◆ What the task asks
A word-for-word copy of the entries below is required.
Entries provided START
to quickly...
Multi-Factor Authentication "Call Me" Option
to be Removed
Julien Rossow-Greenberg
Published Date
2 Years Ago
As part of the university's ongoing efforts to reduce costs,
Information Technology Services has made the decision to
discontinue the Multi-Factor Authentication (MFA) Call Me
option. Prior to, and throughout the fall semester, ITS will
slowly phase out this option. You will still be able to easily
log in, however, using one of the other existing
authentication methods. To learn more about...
Entries provided END
◆ Task answer
to quickly...
Multi-Factor Authentication "Call Me" Option
to be Removed
Julien Rossow-Greenberg
Published Date
2 Years Ago
As part of the university's ongoing efforts to reduce costs,
Information Technology Services has made the decision to
discontinue the Multi-Factor Authentication (MFA) Call Me
option. Prior to, and throughout the fall semester, ITS will
slowly phase out this option. You will still be able to easily
log in, however, using one of the other existing
authentication methods. To learn more about...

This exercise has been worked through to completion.